WORK TASK -
Extract the run of lines that starts at the top of the records below and ends at the line with "What our members are saying", keeping both ends and excluding pictures.

#### DATASET EXCERPTS ####

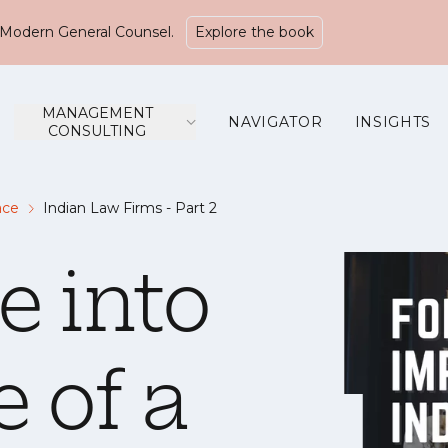
Modern General Counsel.
Explore the book
MANAGEMENT
NAVIGATOR
INSIGHTS
CONSULTING
ace
Indian Law Firms - Part 2
e into
e of a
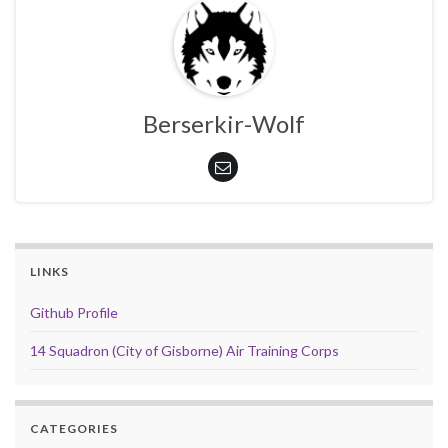
Berserkir-Wolf
LINKS
Github Profile
14 Squadron (City of Gisborne) Air Training Corps
CATEGORIES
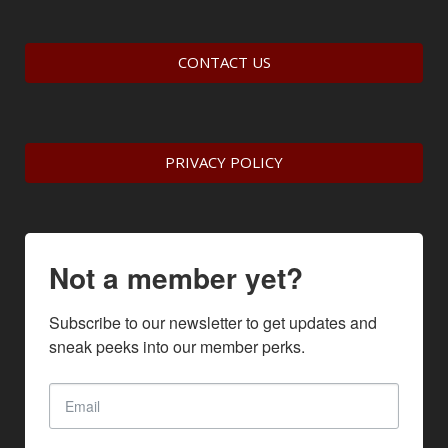
CONTACT US
PRIVACY POLICY
Not a member yet?
Subscribe to our newsletter to get updates and 
sneak peeks into our member perks.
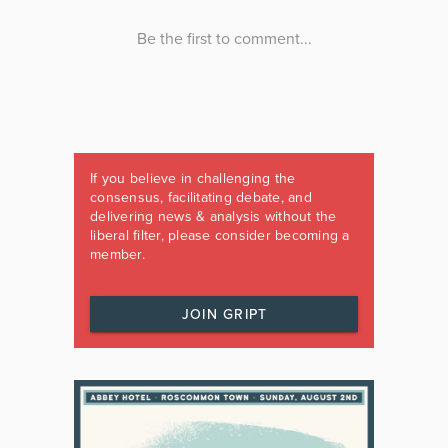
If you believe in challenging the
consensus, facilitating debate, and
delivering news & analysis without the
liberal filter, please consider becoming a
member.
JOIN GRIPT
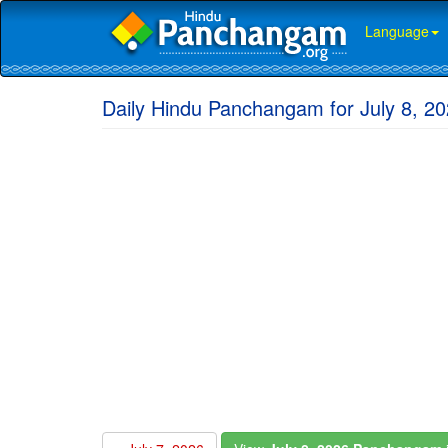
Language
Daily Hindu Panchangam for July 8, 2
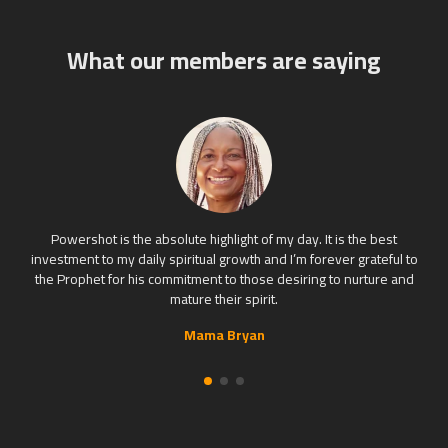
What our members are saying
Powershot is the absolute highlight of my day. It is the best
investment to my daily spiritual growth and I’m forever grateful to
the Prophet for his commitment to those desiring to nurture and
mature their spirit.
Mama Bryan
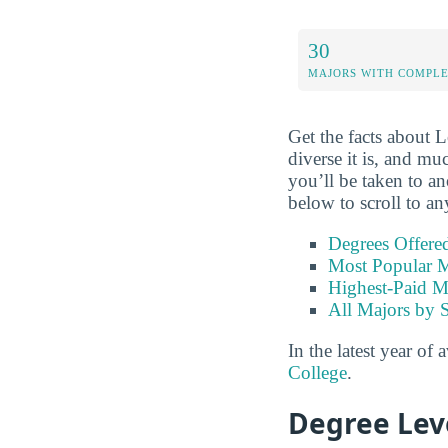
30
MAJORS WITH COMPL
Get the facts about 
diverse it is, and mu
you’ll be taken to an
below to scroll to an
Degrees Offere
Most Popular M
Highest-Paid M
All Majors by 
In the latest year of 
College
.
Degree Lev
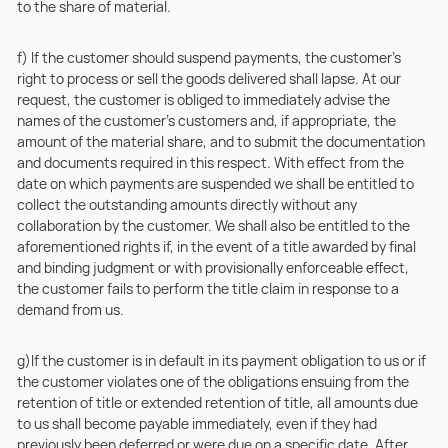
to the share of material.
f) If the customer should suspend payments, the customer’s
right to process or sell the goods delivered shall lapse. At our
request, the customer is obliged to immediately advise the
names of the customer’s customers and, if appropriate, the
amount of the material share, and to submit the documentation
and documents required in this respect. With effect from the
date on which payments are suspended we shall be entitled to
collect the outstanding amounts directly without any
collaboration by the customer. We shall also be entitled to the
aforementioned rights if, in the event of a title awarded by final
and binding judgment or with provisionally enforceable effect,
the customer fails to perform the title claim in response to a
demand from us.
g)If the customer is in default in its payment obligation to us or if
the customer violates one of the obligations ensuing from the
retention of title or extended retention of title, all amounts due
to us shall become payable immediately, even if they had
previously been deferred or were due on a specific date. After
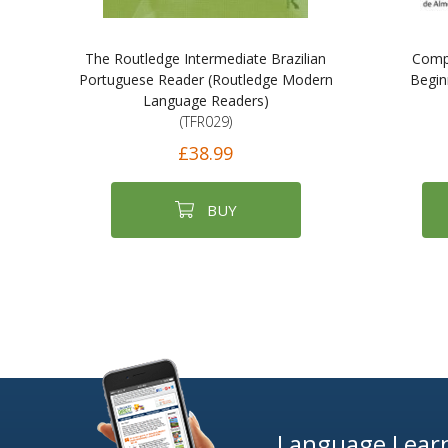
The Routledge Intermediate Brazilian
Compl
Portuguese Reader (Routledge Modern
Begin
Language Readers)
(TFR029)
£38.99
BUY
Language Learn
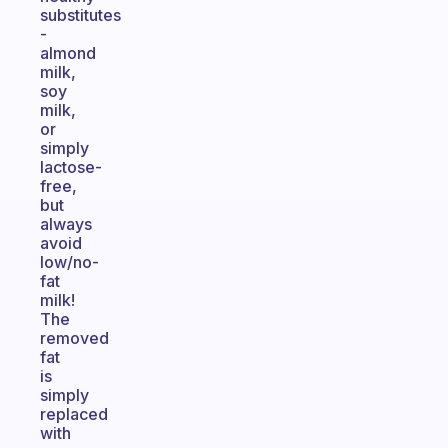
substitutes
-
almond
milk,
soy
milk,
or
simply
lactose-
free,
but
always
avoid
low/no-
fat
milk!
The
removed
fat
is
simply
replaced
with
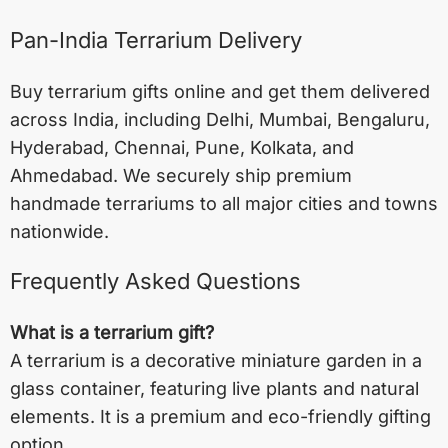
Pan-India Terrarium Delivery
Buy terrarium gifts online and get them delivered
across India, including
Delhi
,
Mumbai
,
Bengaluru
,
Hyderabad
,
Chennai
,
Pune
,
Kolkata
, and
Ahmedabad
. We securely ship premium
handmade terrariums to all major cities and towns
nationwide.
Frequently Asked Questions
What is a terrarium gift?
A terrarium is a decorative miniature garden in a
glass container, featuring live plants and natural
elements. It is a premium and eco-friendly gifting
option.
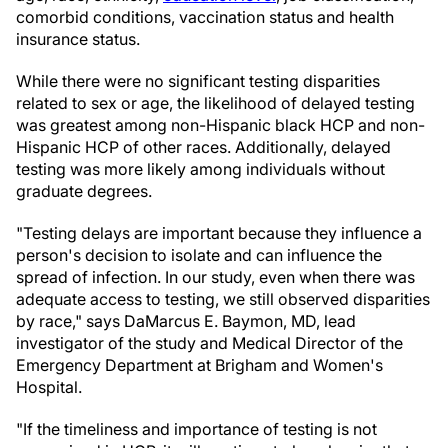
comorbid conditions, vaccination status and health
insurance status.
While there were no significant testing disparities
related to sex or age, the likelihood of delayed testing
was greatest among non-Hispanic black HCP and non-
Hispanic HCP of other races. Additionally, delayed
testing was more likely among individuals without
graduate degrees.
"Testing delays are important because they influence a
person's decision to isolate and can influence the
spread of infection. In our study, even when there was
adequate access to testing, we still observed disparities
by race," says DaMarcus E. Baymon, MD, lead
investigator of the study and Medical Director of the
Emergency Department at Brigham and Women's
Hospital.
"If the timeliness and importance of testing is not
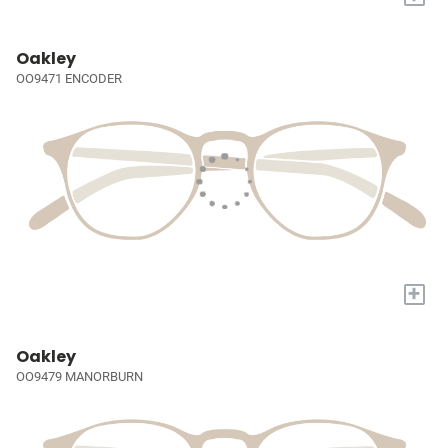
Oakley
OO9471 ENCODER
+
Oakley
OO9479 MANORBURN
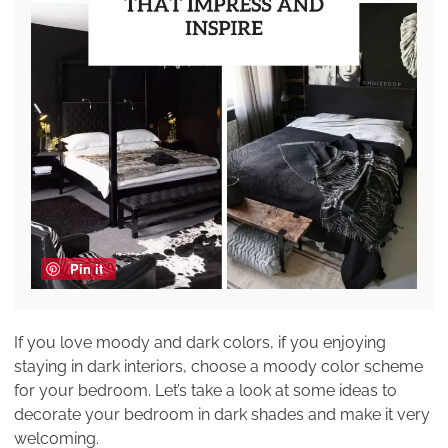
Pin it
If you love moody and dark colors, if you enjoying
staying in dark interiors, choose a moody color scheme
for your bedroom. Let’s take a look at some ideas to
decorate your bedroom in dark shades and make it very
welcoming.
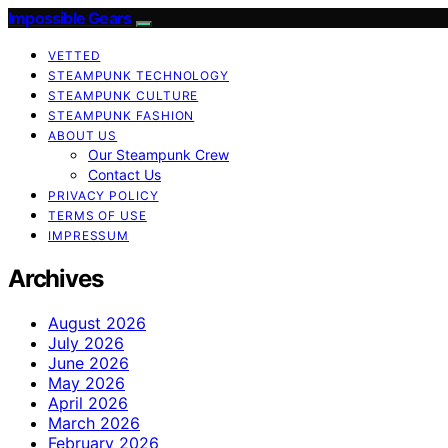
Impossible Gears
VETTED
STEAMPUNK TECHNOLOGY
STEAMPUNK CULTURE
STEAMPUNK FASHION
ABOUT US
Our Steampunk Crew
Contact Us
PRIVACY POLICY
TERMS OF USE
IMPRESSUM
Archives
August 2026
July 2026
June 2026
May 2026
April 2026
March 2026
February 2026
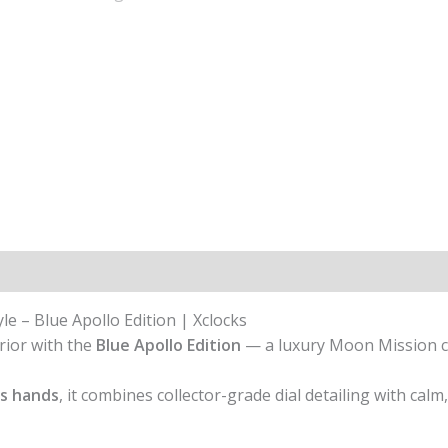
 – Blue Apollo Edition | Xclocks
rior with the
Blue Apollo Edition
— a luxury Moon Mission 
s hands
, it combines collector-grade dial detailing with calm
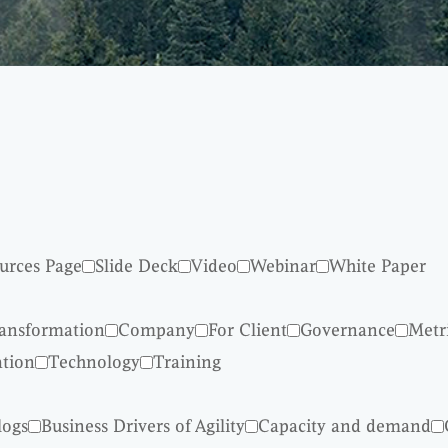
urces Page
Slide Deck
Video
Webinar
White Paper
ransformation
Company
For Client
Governance
Metr
ation
Technology
Training
logs
Business Drivers of Agility
Capacity and demand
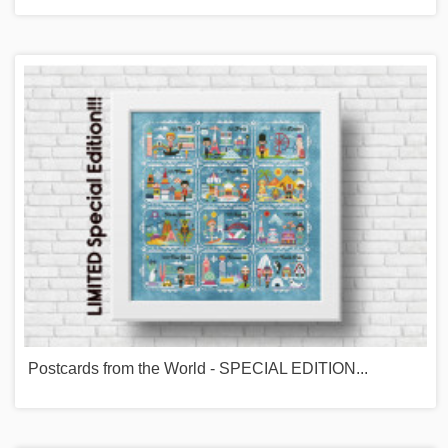
Postcards from the World - SPECIAL EDITION...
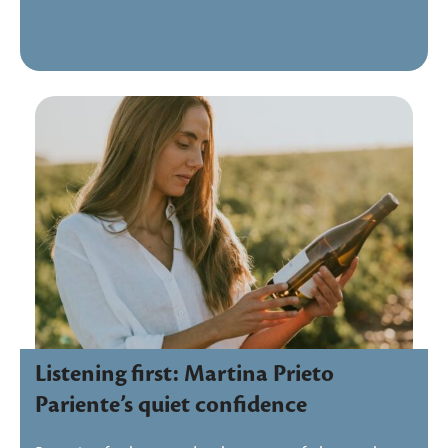
Listening first: Martina Prieto
Pariente’s quiet confidence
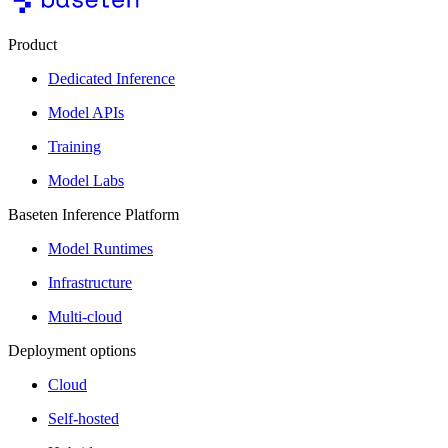
Product
Dedicated Inference
Model APIs
Training
Model Labs
Baseten Inference Platform
Model Runtimes
Infrastructure
Multi-cloud
Deployment options
Cloud
Self-hosted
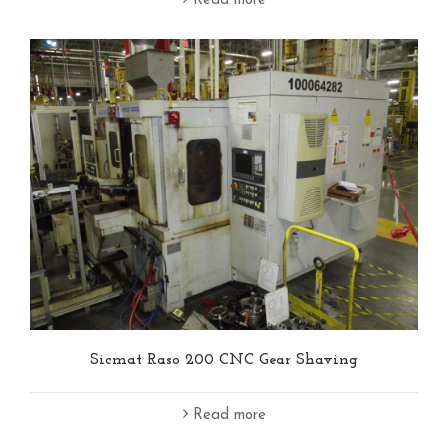
Read more
Sicmat Raso 200 CNC Gear Shaving
Read more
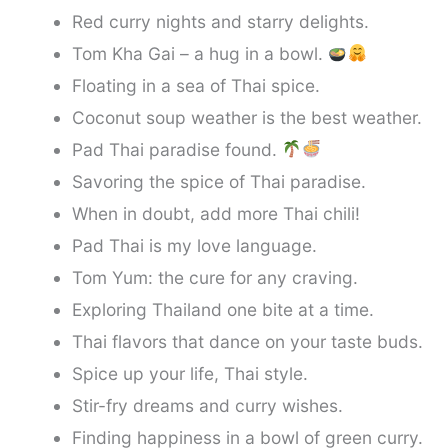
Red curry nights and starry delights.
Tom Kha Gai – a hug in a bowl.
Floating in a sea of Thai spice.
Coconut soup weather is the best weather.
Pad Thai paradise found.
Savoring the spice of Thai paradise.
When in doubt, add more Thai chili!
Pad Thai is my love language.
Tom Yum: the cure for any craving.
Exploring Thailand one bite at a time.
Thai flavors that dance on your taste buds.
Spice up your life, Thai style.
Stir-fry dreams and curry wishes.
Finding happiness in a bowl of green curry.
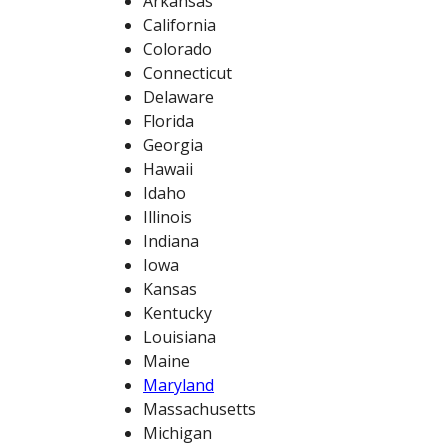
Arkansas
California
Colorado
Connecticut
Delaware
Florida
Georgia
Hawaii
Idaho
Illinois
Indiana
Iowa
Kansas
Kentucky
Louisiana
Maine
Maryland
Massachusetts
Michigan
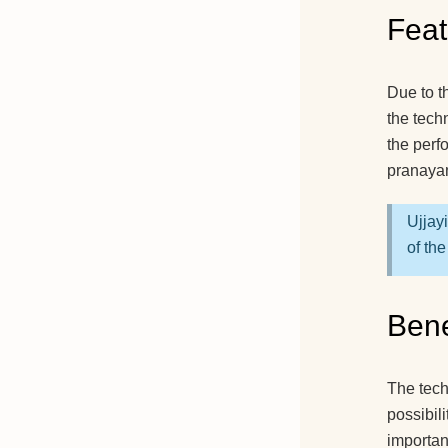
Feat
Due to th
the tech
the perf
pranayam
Ujjay
of the
Bene
The tech
possibil
importan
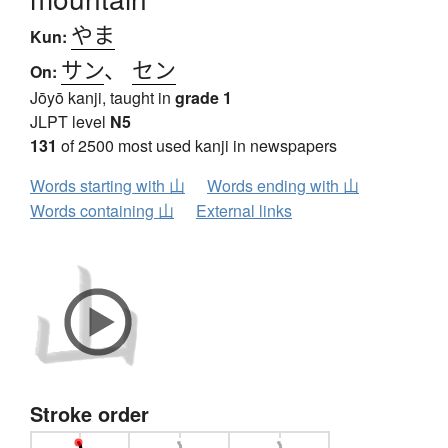
やま
Kun:
サン
、
セン
On:
Jōyō kanji, taught in
grade 1
JLPT level
N5
131
of 2500 most used kanji in newspapers
Words starting with 山
Words ending with 山
Words containing 山
External links
Stroke order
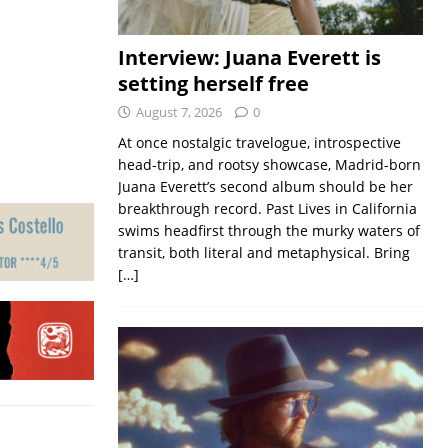
Interview: Juana Everett is
setting herself free
August 7, 2026
0
At once nostalgic travelogue, introspective
head-trip, and rootsy showcase, Madrid-born
Juana Everett’s second album should be her
breakthrough record. Past Lives in California
swims headfirst through the murky waters of
transit, both literal and metaphysical. Bring
[…]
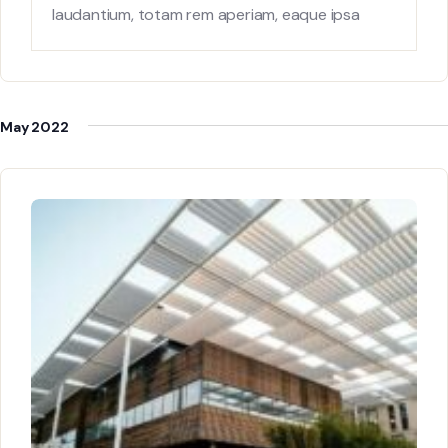
laudantium, totam rem aperiam, eaque ipsa
quae ab
May 2022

####

EXERCISE OUTPUT -
Modern General Counsel.
Explore the book
MANAGEMENT
NAVIGATOR
INSIGHTS
CONSULTING
ace
Indian Law Firms - Part 2
e into
e of a
Berserkir-Wolf
LINKS
Github Profile
14 Squadron (City of Gisborne) Air Training Corps
CATEGORIES
CONTACT US
PRIVACY POLICY
Not a member yet?
Subscribe to our newsletter to get updates and 
sneak peeks into our member perks.
If you believe in challenging the
consensus, facilitating debate, and
delivering news & analysis without the
liberal filter, please consider becoming a
member.
JOIN GRIPT
Language
Daily Hindu Panchangam for July 8, 2
What our members are saying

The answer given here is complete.